**Work instructions**
Search the entries below. Return every line that has "because" in it.

(Dataset entries)
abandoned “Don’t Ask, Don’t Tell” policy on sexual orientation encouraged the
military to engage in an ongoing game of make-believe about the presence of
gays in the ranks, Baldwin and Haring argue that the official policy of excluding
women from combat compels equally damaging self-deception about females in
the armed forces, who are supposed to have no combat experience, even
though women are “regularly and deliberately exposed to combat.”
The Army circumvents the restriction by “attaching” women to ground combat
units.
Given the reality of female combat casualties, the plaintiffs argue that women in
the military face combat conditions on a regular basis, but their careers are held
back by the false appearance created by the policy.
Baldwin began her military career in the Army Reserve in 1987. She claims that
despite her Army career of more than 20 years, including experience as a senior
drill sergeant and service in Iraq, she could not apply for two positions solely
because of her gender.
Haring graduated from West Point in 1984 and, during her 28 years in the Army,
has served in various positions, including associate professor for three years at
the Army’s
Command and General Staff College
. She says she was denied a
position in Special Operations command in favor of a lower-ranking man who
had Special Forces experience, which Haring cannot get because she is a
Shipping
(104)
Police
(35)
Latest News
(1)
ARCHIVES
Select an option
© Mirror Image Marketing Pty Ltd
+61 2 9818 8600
* * *
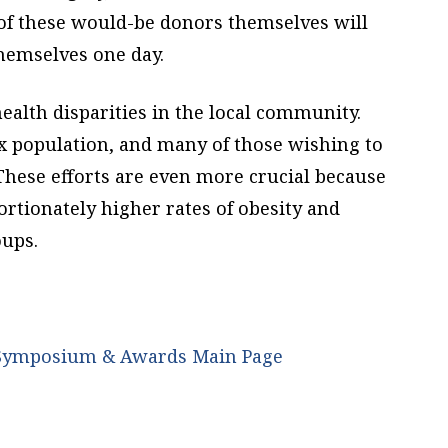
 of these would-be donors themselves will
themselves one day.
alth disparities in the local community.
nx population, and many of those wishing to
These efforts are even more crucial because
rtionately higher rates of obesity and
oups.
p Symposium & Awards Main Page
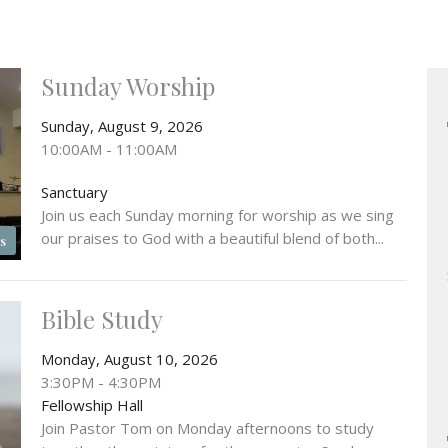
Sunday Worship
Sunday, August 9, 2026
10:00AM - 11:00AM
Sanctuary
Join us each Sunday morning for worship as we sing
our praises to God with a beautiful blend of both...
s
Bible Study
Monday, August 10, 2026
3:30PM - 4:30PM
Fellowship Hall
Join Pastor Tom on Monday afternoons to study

**Exercise response**
because of her gender.
had Special Forces experience, which Haring cannot get because she is a
These efforts are even more crucial because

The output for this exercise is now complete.